__WHAT THE TASK REQUIRES__:
Leaving the pictures aside, transcribe the data below exactly.

__Stored dataset items__:
---

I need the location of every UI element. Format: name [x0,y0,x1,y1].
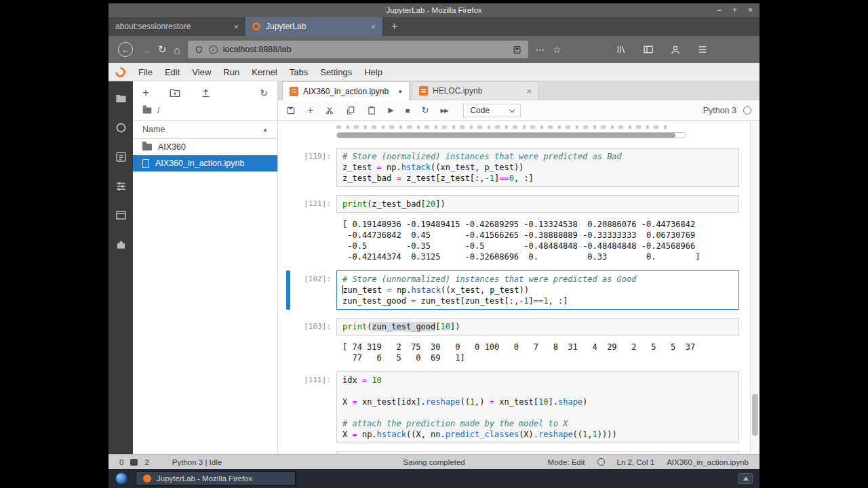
running-sessions-icon[interactable] [115,121,127,134]
property-inspector-icon[interactable] [115,180,127,192]
add-cell-button[interactable]: + [307,104,313,117]
editor-mode[interactable]: Mode: Edit [548,458,585,466]
menu-run[interactable]: Run [217,64,245,80]
taskbar-window-button[interactable]: JupyterLab - Mozilla Firefox [136,471,296,486]
kernels-count[interactable]: 2 [144,458,149,466]
url-text[interactable]: localhost:8888/lab [223,45,507,54]
new-folder-button[interactable] [170,88,180,98]
cell-collapser[interactable] [286,371,290,443]
tracking-shield-icon [195,45,203,54]
home-folder-icon[interactable] [143,108,152,114]
home-button[interactable]: ⌂ [174,44,180,56]
file-item-aix360[interactable]: AIX360 [133,139,277,155]
cell-editor[interactable]: # Store (unnormalized) instances that we… [336,270,739,310]
code-line: # Store (unnormalized) instances that we… [342,274,733,285]
close-tab-icon[interactable]: × [370,22,376,32]
notebook-cell-4[interactable]: [111]:idx = 10 X = xn_test[idx].reshape(… [286,371,739,443]
menu-help[interactable]: Help [358,64,389,80]
browser-tab-jupyterlab[interactable]: JupyterLab × [245,17,382,36]
account-icon[interactable] [670,44,681,55]
cut-cells-button[interactable] [325,106,334,115]
notebook-cell-1[interactable]: [121]:print(z_test_bad[20])[ 0.19148936 … [286,195,739,262]
doc-tab-aix360_in_action.ipynb[interactable]: AIX360_in_action.ipynb● [282,81,410,100]
sidebar-toggle-icon[interactable] [643,44,654,55]
close-window-button[interactable]: × [748,5,753,15]
browser-tab-sessionrestore[interactable]: about:sessionrestore × [108,17,245,36]
notebook-cell-0[interactable]: [119]:# Store (normalized) instances tha… [286,148,739,187]
notebook-scrollbar[interactable] [750,121,760,454]
cell-collapser[interactable] [286,195,290,262]
site-info-icon[interactable]: i [209,45,218,54]
notebook-panel[interactable]: [119]:# Store (normalized) instances tha… [278,121,760,454]
cell-editor[interactable]: print(z_test_bad[20]) [336,195,739,213]
library-icon[interactable] [616,44,627,55]
bookmark-star-icon[interactable]: ☆ [553,44,561,55]
run-cell-button[interactable]: ▶ [388,106,393,115]
file-browser-icon[interactable] [115,92,127,105]
notebook-cell-2[interactable]: [102]:# Store (unnormalized) instances t… [286,270,739,310]
doc-tab-label: AIX360_in_action.ipynb [303,87,394,96]
restart-kernel-button[interactable]: ↻ [421,105,429,115]
breadcrumb[interactable]: / [133,102,277,120]
kernel-indicator[interactable]: Python 3 [703,106,751,115]
open-tabs-icon[interactable] [115,209,127,222]
cell-collapser[interactable] [286,148,290,187]
file-name: AIX360 [158,142,186,152]
code-line: idx = 10 [342,375,733,386]
forward-button[interactable]: → [140,44,151,56]
notebook-cell-3[interactable]: [103]:print(zun_test_good[10])[ 74 319 2… [286,318,739,363]
cell-editor[interactable]: print(zun_test_good[10]) [336,318,739,336]
stop-kernel-button[interactable]: ■ [406,106,410,115]
close-tab-icon[interactable]: × [233,22,239,32]
menu-edit[interactable]: Edit [159,64,186,80]
cell-editor[interactable]: idx = 10 X = xn_test[idx].reshape((1,) +… [336,371,739,443]
file-list-header-label: Name [142,125,165,134]
copy-cells-button[interactable] [346,106,355,115]
extension-manager-icon[interactable] [115,238,127,251]
command-palette-icon[interactable] [115,150,127,163]
reload-button[interactable]: ↻ [158,43,167,56]
menu-view[interactable]: View [186,64,217,80]
upload-button[interactable] [201,88,211,98]
window-titlebar[interactable]: JupyterLab - Mozilla Firefox − + × [108,3,760,17]
reader-view-icon[interactable] [513,45,521,54]
save-button[interactable] [286,106,296,115]
page-actions-icon[interactable]: ⋯ [536,44,545,55]
hamburger-menu-icon[interactable] [697,44,708,55]
cell-collapser[interactable] [286,318,290,363]
notification-icon[interactable] [597,458,605,466]
output-horizontal-scrollbar[interactable] [336,132,686,138]
close-tab-icon[interactable]: × [526,86,532,96]
jupyterlab-app: FileEditViewRunKernelTabsSettingsHelp + … [108,63,760,469]
horizontal-scrollbar-thumb[interactable] [337,133,675,138]
cell-type-select[interactable]: Code [463,104,521,117]
restart-run-all-button[interactable]: ▶▶ [440,107,448,114]
sort-ascending-icon[interactable]: ▲ [262,127,268,133]
cursor-position[interactable]: Ln 2, Col 1 [617,458,655,466]
paste-cells-button[interactable] [367,106,376,115]
menu-settings[interactable]: Settings [314,64,358,80]
refresh-file-list-button[interactable]: ↻ [260,87,268,98]
taskbar-tray-icon[interactable] [738,473,753,484]
maximize-button[interactable]: + [732,5,737,15]
file-item-aix360_in_action.ipynb[interactable]: AIX360_in_action.ipynb [133,155,277,171]
url-bar[interactable]: i localhost:8888/lab [188,41,528,58]
menu-kernel[interactable]: Kernel [245,64,283,80]
kernel-status[interactable]: Python 3 | Idle [172,458,222,466]
back-button[interactable]: ← [118,42,133,57]
new-launcher-button[interactable]: + [142,88,149,98]
cell-collapser[interactable] [286,270,290,310]
menu-file[interactable]: File [132,64,159,80]
terminals-count[interactable]: 0 [119,458,123,466]
cell-editor[interactable]: # Store (normalized) instances that were… [336,148,739,187]
notebook-icon [290,87,298,96]
doc-tab-heloc.ipynb[interactable]: HELOC.ipynb× [412,81,539,100]
firefox-launcher-icon[interactable] [115,472,127,485]
new-tab-button[interactable]: + [382,17,406,36]
menu-tabs[interactable]: Tabs [283,64,314,80]
minimize-button[interactable]: − [717,5,722,15]
file-list-header[interactable]: Name ▲ [133,120,277,139]
kernel-sessions-icon[interactable] [130,459,138,466]
notebook-scrollbar-thumb[interactable] [752,394,758,436]
modified-indicator-icon: ● [399,88,402,95]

---

__TASK ANSWER__:
I need the location of every UI element. Format: name [x0,y0,x1,y1].
running-sessions-icon[interactable] [115,121,127,134]
property-inspector-icon[interactable] [115,180,127,192]
add-cell-button[interactable]: + [307,104,313,117]
editor-mode[interactable]: Mode: Edit [548,458,585,466]
menu-run[interactable]: Run [217,64,245,80]
taskbar-window-button[interactable]: JupyterLab - Mozilla Firefox [136,471,296,486]
kernels-count[interactable]: 2 [144,458,149,466]
url-text[interactable]: localhost:8888/lab [223,45,507,54]
new-folder-button[interactable] [170,88,180,98]
cell-collapser[interactable] [286,371,290,443]
tracking-shield-icon [195,45,203,54]
home-folder-icon[interactable] [143,108,152,114]
home-button[interactable]: ⌂ [174,44,180,56]
file-item-aix360[interactable]: AIX360 [133,139,277,155]
cell-editor[interactable]: # Store (unnormalized) instances that we… [336,270,739,310]
code-line: # Store (unnormalized) instances that we… [342,274,733,285]
close-tab-icon[interactable]: × [370,22,376,32]
notebook-cell-4[interactable]: [111]:idx = 10 X = xn_test[idx].reshape(… [286,371,739,443]
menu-help[interactable]: Help [358,64,389,80]
browser-tab-jupyterlab[interactable]: JupyterLab × [245,17,382,36]
account-icon[interactable] [670,44,681,55]
cut-cells-button[interactable] [325,106,334,115]
notebook-cell-1[interactable]: [121]:print(z_test_bad[20])[ 0.19148936 … [286,195,739,262]
doc-tab-aix360_in_action.ipynb[interactable]: AIX360_in_action.ipynb● [282,81,410,100]
sidebar-toggle-icon[interactable] [643,44,654,55]
close-window-button[interactable]: × [748,5,753,15]
browser-tab-sessionrestore[interactable]: about:sessionrestore × [108,17,245,36]
notebook-cell-0[interactable]: [119]:# Store (normalized) instances tha… [286,148,739,187]
notebook-scrollbar[interactable] [750,121,760,454]
cell-collapser[interactable] [286,195,290,262]
site-info-icon[interactable]: i [209,45,218,54]
notebook-panel[interactable]: [119]:# Store (normalized) instances tha… [278,121,760,454]
cell-editor[interactable]: print(z_test_bad[20]) [336,195,739,213]
library-icon[interactable] [616,44,627,55]
bookmark-star-icon[interactable]: ☆ [553,44,561,55]
run-cell-button[interactable]: ▶ [388,106,393,115]
file-browser-icon[interactable] [115,92,127,105]
notebook-cell-2[interactable]: [102]:# Store (unnormalized) instances t… [286,270,739,310]
doc-tab-label: AIX360_in_action.ipynb [303,87,394,96]
restart-kernel-button[interactable]: ↻ [421,105,429,115]
breadcrumb[interactable]: / [133,102,277,120]
kernel-indicator[interactable]: Python 3 [703,106,751,115]
open-tabs-icon[interactable] [115,209,127,222]
cell-collapser[interactable] [286,148,290,187]
file-name: AIX360 [158,142,186,152]
code-line: idx = 10 [342,375,733,386]
forward-button[interactable]: → [140,44,151,56]
notebook-cell-3[interactable]: [103]:print(zun_test_good[10])[ 74 319 2… [286,318,739,363]
cell-editor[interactable]: print(zun_test_good[10]) [336,318,739,336]
stop-kernel-button[interactable]: ■ [406,106,410,115]
close-tab-icon[interactable]: × [233,22,239,32]
menu-edit[interactable]: Edit [159,64,186,80]
cell-editor[interactable]: idx = 10 X = xn_test[idx].reshape((1,) +… [336,371,739,443]
file-list-header-label: Name [142,125,165,134]
copy-cells-button[interactable] [346,106,355,115]
extension-manager-icon[interactable] [115,238,127,251]
command-palette-icon[interactable] [115,150,127,163]
reload-button[interactable]: ↻ [158,43,167,56]
menu-view[interactable]: View [186,64,217,80]
upload-button[interactable] [201,88,211,98]
window-titlebar[interactable]: JupyterLab - Mozilla Firefox − + × [108,3,760,17]
reader-view-icon[interactable] [513,45,521,54]
save-button[interactable] [286,106,296,115]
page-actions-icon[interactable]: ⋯ [536,44,545,55]
hamburger-menu-icon[interactable] [697,44,708,55]
cell-collapser[interactable] [286,318,290,363]
notification-icon[interactable] [597,458,605,466]
output-horizontal-scrollbar[interactable] [336,132,686,138]
close-tab-icon[interactable]: × [526,86,532,96]
jupyterlab-app: FileEditViewRunKernelTabsSettingsHelp + … [108,63,760,469]
horizontal-scrollbar-thumb[interactable] [337,133,675,138]
cell-type-select[interactable]: Code [463,104,521,117]
restart-run-all-button[interactable]: ▶▶ [440,107,448,114]
sort-ascending-icon[interactable]: ▲ [262,127,268,133]
cursor-position[interactable]: Ln 2, Col 1 [617,458,655,466]
paste-cells-button[interactable] [367,106,376,115]
menu-settings[interactable]: Settings [314,64,358,80]
refresh-file-list-button[interactable]: ↻ [260,87,268,98]
taskbar-tray-icon[interactable] [738,473,753,484]
maximize-button[interactable]: + [732,5,737,15]
file-item-aix360_in_action.ipynb[interactable]: AIX360_in_action.ipynb [133,155,277,171]
url-bar[interactable]: i localhost:8888/lab [188,41,528,58]
menu-kernel[interactable]: Kernel [245,64,283,80]
kernel-status[interactable]: Python 3 | Idle [172,458,222,466]
back-button[interactable]: ← [118,42,133,57]
new-launcher-button[interactable]: + [142,88,149,98]
cell-collapser[interactable] [286,270,290,310]
menu-file[interactable]: File [132,64,159,80]
terminals-count[interactable]: 0 [119,458,123,466]
cell-editor[interactable]: # Store (normalized) instances that were… [336,148,739,187]
notebook-icon [290,87,298,96]
doc-tab-heloc.ipynb[interactable]: HELOC.ipynb× [412,81,539,100]
firefox-launcher-icon[interactable] [115,472,127,485]
new-tab-button[interactable]: + [382,17,406,36]
menu-tabs[interactable]: Tabs [283,64,314,80]
minimize-button[interactable]: − [717,5,722,15]
file-list-header[interactable]: Name ▲ [133,120,277,139]
kernel-sessions-icon[interactable] [130,459,138,466]
notebook-scrollbar-thumb[interactable] [752,394,758,436]
modified-indicator-icon: ● [399,88,402,95]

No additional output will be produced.